Friday, June 27, 2008

all tied up

Knots. Now that my brain has been temporarily wired to think about wedding-related things, I have to wonder where the phrase "tying the knot" came from. Rick and I have an account on theknot.com, and that's as close as I've come to making knots part of this process. When I think of knots, I think of double-knotting my tennis shoes when I was little, or securing a rope to anchor our little fishing boat, or un-knotting a piece of jewelery, or the feeling in my stomach when I get nervous. I never thought of marriage as a knot, though. Knots can be untied. Maybe it's just me - maybe I just can't get on board with the knot metaphor.

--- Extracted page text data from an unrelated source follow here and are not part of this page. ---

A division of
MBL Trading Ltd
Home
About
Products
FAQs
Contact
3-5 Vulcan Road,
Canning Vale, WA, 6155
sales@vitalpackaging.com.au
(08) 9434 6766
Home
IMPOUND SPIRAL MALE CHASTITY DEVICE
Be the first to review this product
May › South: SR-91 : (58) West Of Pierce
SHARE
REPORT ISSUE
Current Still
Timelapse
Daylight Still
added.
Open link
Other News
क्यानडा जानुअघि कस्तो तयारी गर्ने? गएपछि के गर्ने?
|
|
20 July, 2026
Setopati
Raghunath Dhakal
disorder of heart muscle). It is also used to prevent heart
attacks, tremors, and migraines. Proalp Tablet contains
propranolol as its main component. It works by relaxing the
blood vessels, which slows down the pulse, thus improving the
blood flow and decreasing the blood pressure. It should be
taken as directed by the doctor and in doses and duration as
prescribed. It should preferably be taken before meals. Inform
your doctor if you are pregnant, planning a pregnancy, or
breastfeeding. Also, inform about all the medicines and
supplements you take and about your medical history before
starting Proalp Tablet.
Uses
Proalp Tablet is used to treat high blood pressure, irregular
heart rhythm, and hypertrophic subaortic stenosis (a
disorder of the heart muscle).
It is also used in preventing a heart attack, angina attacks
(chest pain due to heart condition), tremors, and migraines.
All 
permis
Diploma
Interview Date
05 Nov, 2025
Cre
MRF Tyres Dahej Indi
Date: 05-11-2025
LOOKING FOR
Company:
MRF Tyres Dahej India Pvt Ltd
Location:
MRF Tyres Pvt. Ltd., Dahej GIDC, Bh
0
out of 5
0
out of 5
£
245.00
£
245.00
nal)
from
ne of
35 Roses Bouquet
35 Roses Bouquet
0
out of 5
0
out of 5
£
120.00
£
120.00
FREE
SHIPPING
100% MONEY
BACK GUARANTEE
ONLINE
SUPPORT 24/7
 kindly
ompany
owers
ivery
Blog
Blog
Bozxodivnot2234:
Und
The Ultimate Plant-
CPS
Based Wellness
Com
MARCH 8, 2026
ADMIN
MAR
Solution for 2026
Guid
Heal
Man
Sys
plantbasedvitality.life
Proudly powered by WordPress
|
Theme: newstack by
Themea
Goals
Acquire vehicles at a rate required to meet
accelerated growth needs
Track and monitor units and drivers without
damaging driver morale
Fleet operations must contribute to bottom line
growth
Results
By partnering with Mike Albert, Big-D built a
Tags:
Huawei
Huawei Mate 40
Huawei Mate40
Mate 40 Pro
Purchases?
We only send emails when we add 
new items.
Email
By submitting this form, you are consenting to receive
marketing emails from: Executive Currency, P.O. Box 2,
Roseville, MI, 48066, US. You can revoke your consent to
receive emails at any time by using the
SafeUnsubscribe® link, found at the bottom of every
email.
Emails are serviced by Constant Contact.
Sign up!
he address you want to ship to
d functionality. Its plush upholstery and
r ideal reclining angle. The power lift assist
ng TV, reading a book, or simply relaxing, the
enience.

Or maybe I'm about to discover that some knots are meant to be irreversible.

Friday, June 13, 2008

the walls became the world

rock-a-bye-baby breezes and drumdrumdrum droughts.
earth, heart. branches that reach like impatient fingers.

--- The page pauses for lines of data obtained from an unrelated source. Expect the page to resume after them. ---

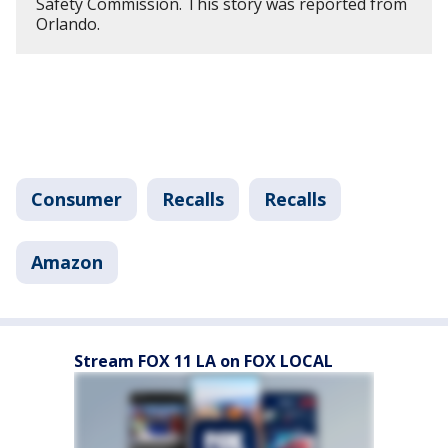
Safety Commission. This story was reported from
Orlando.
Consumer
Recalls
Recalls
Amazon
Stream FOX 11 LA on FOX LOCAL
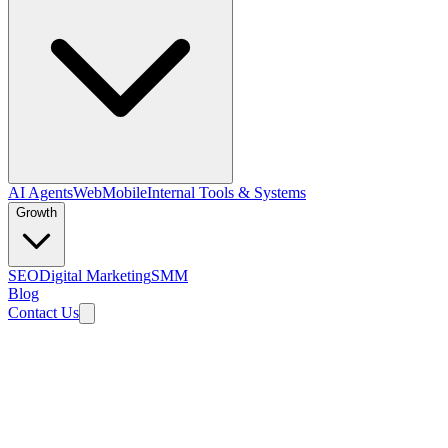
AI Agents
Web
Mobile
Internal Tools & Systems
Growth
SEO
Digital Marketing
SMM
Blog
Contact Us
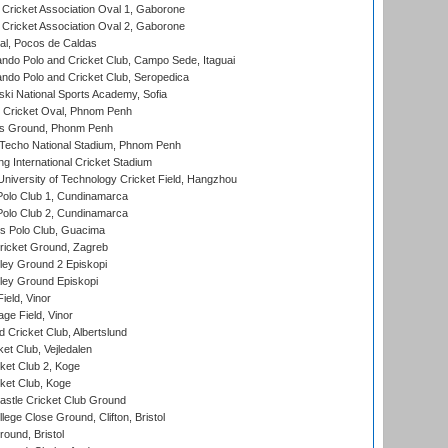
ricket Association Oval 1, Gaborone
ricket Association Oval 2, Gaborone
l, Pocos de Caldas
do Polo and Cricket Club, Campo Sede, Itaguai
do Polo and Cricket Club, Seropedica
ski National Sports Academy, Sofia
Cricket Oval, Phnom Penh
s Ground, Phonm Penh
echo National Stadium, Phnom Penh
International Cricket Stadium
niversity of Technology Cricket Field, Hangzhou
Polo Club 1, Cundinamarca
Polo Club 2, Cundinamarca
 Polo Club, Guacima
ricket Ground, Zagreb
ley Ground 2 Episkopi
ley Ground Episkopi
eld, Vinor
ge Field, Vinor
 Cricket Club, Albertslund
et Club, Vejledalen
et Club 2, Koge
ket Club, Koge
stle Cricket Club Ground
lege Close Ground, Clifton, Bristol
und, Bristol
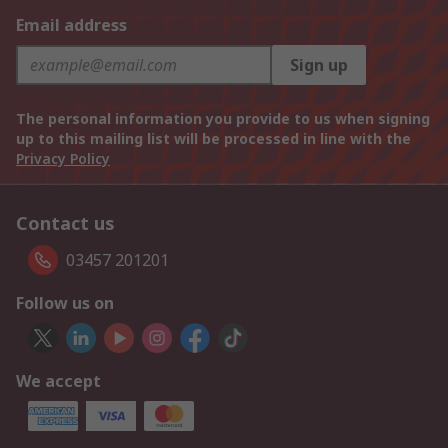
Email address
Sign up
The personal information you provide to us when signing
up to this mailing list will be processed in line with the
Privacy Policy
Contact us
03457 201201
Follow us on
We accept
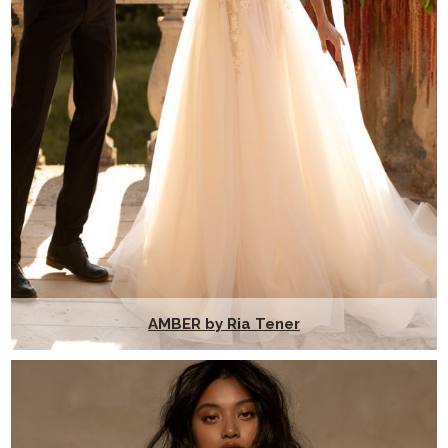
AMBER by Ria Tener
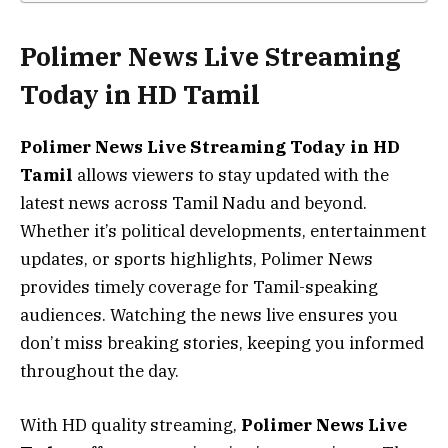
Polimer News Live Streaming
Today in HD Tamil
Polimer News Live Streaming Today in HD
Tamil
allows viewers to stay updated with the
latest news across Tamil Nadu and beyond.
Whether it’s political developments, entertainment
updates, or sports highlights, Polimer News
provides timely coverage for Tamil-speaking
audiences. Watching the news live ensures you
don’t miss breaking stories, keeping you informed
throughout the day.
With HD quality streaming,
Polimer News Live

where are the wild things? i'd like to see them dance.

walls. watch them grow.
when strangers look, all they'll see is stone.

Monday, June 9, 2008

"i'll come back someday"











end mark

this is the first picture i took in denmark. it's at the parliament in copenhagen.

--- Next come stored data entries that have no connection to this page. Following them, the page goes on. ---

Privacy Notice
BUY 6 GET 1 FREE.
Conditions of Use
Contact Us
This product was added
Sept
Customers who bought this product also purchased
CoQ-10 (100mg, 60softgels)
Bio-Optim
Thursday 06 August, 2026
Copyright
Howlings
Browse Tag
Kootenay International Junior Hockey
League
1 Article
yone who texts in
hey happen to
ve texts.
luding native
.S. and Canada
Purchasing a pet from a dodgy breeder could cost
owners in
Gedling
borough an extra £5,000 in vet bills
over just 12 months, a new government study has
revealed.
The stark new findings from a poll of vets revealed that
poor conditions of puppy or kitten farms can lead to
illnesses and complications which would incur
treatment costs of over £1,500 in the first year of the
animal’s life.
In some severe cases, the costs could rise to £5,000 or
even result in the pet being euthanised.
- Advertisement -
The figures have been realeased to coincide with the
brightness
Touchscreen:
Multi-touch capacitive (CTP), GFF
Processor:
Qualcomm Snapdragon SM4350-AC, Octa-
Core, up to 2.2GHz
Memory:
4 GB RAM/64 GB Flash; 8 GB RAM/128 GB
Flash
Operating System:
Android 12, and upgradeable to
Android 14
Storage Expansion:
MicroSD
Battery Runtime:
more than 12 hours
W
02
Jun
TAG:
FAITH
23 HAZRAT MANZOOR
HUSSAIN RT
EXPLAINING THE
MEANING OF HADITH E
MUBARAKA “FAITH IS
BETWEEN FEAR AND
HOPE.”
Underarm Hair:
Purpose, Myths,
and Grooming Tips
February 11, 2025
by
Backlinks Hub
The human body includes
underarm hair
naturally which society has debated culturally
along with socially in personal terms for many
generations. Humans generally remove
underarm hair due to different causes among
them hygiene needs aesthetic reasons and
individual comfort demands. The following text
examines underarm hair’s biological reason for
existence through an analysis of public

i am grateful for all that has happened and take comfort in the fact
that it will always remain.

(even if i can't show you)

Monday, June 2, 2008

for four

It's been difficult to re-adjust to, well, my life. After leaving it for four months, I stumble back into it - strangely unprepared and suffering from an empty shell sensation. I can't explain what my experience was abroad because everything I've learned and seen and shared is so cumulative and so gradual. A highlight reel would not do it justice. On the outside, I am the same. My family and friends still love me the same. I am newly engaged to a wonderful man who I love so much. But the gap remains and I don't know how to embrace it yet. It's as if I never left and the only one that can vouch for me is...me.
I have hundreds of pictures of faces and buildings and landscapes...there must be a way to connect it. I'll sketch it for you. Ignore the eraser marks, the uneasiness of my lines. I know what I want it to look like. I have a picture in my head.